Recent clinical trial-based evidence suggests that sorafenib combined with the mTOR inhibitor everolimus can be a more effective and tolerable treatment strategy for advanced HCC [2]. However, no study has yet comparatively assessed the metabolic effects of sorafenib, everolimus, and sorafenib-everolimus combination therapy on HCC cells. Therefore, in the present study we comparatively profiled the metabolite composition of HepG2 cells treated with sorafenib monotherapy, everolimus monotherapy, and sorafenib-everolimus combination therapy using a 2D HRMAS 1H-NMR metabolomic approach, with all 3 OPLS-DA models displaying good separation between the experimental groups, high-quality goodness of fit (R2), and high-quality goodness of predication (Q2). First, we found that sorafenib and everolimus have differential metabolic effects on HepG2 cells with particular respect to amino acid, methane, pyruvate, pyrimidine, aminoacyl-tRNA biosynthesis, and glycerophospholipid metabolism. Moreover, we found that the addition of everolimus to sorafenib resulted in differential metabolic effects on HepG2 cells with particular respect to pyruvate, amino acid, methane, glyoxylate and dicarboxylate, glycolysis or gluconeogenesis, glycerophospholipid, and purine metabolism.

Therefore, combining the present findings with Zhou et al. previous findings suggests that the addition of everolimus therapy to first-line sorafenib therapy results in more pronounced metabolic changes to pyruvate, amino acid, methane, glyoxylate and dicarboxylate, and glycolysis or gluconeogenesis in HCC cells. This hypothesis is consistent with previous findings by Bradshaw-Pierce et al. that revealed everolimus’ significant inhibition of glucose metabolism (decreases in lactate and glycolytic metabolites) in the colon tumor cell lines HT29 and HCT116. Based on this evidence, it appears that sorafenib therapy preferentially targets glycerophospholipid and purine metabolism, while the addition of everolimus therapy preferentially affects pyruvate, amino acid, and glucose metabolism in HCC cells. This phenomenon may explain (in part) the synergistic effects of sorafenib-everolimus combination therapy observed in vivo [8]. This hypothesis differs from Piguet et al. suggestion that sorafenib-everolimus combination therapy synergistically reduces in vivo HCC tumor growth through sorafenib-induced HCC tumor cell apoptosis combined with everolimus-based inhibition of mTOR signaling in hepatic endothelial cells [8,19]. As this study only included HepG2 HCC cells (and not endothelial cells), we propose that sorafenib and everolimus may synergistically act on the metabolism of HCC tumor cells themselves in addition to separately acting on HCC cells and supporting endothelial cells, respectively (as Piguet et al. suggest). Further research applying sorafenib-everolimus combination therapy to both HCC tumor cells and surrounding cells is required to better understand its synergistic mode of action in HCC.

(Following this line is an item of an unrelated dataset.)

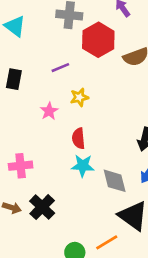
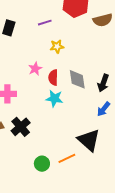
pink star: (49, 111) -> (35, 69), moved
gray diamond: (115, 181) -> (77, 79), moved

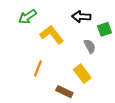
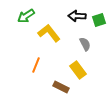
green square: (104, 29) -> (99, 20), moved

There are several limitations to this study. First, only 1 HCC cell line – HepG2 – was used in this study. The inclusion of more HCC cells lines would have provided additional validation for our findings. Second, we only used 1 set of dosing regimens based on a 5-μM dose for each treatment. The addition of more dosing regimens would have provided additional insights regarding dose-dependent effects but would have been cost-prohibitive. Third, we only employed 1 NMR-based metabolomic platform here. The addition of additional metabolomic platforms may have provided additional metabolite data for analysis but would have been cost-prohibitive.

Conclusions

In conclusion, sorafenib and everolimus have differential metabolic effects on HepG2 cells. It appears that sorafenib therapy preferentially targets glycerophospholipid and purine metabolism, while the addition of everolimus therapy preferentially affects pyruvate, amino acid, and glucose metabolism in HCC cells. This phenomenon may explain (in part) the synergistic effects of sorafenib-everolimus combination therapy observed in vivo. Further research on sorafenib-everolimus combination therapy is required to better understand its synergistic mode of action in HCC.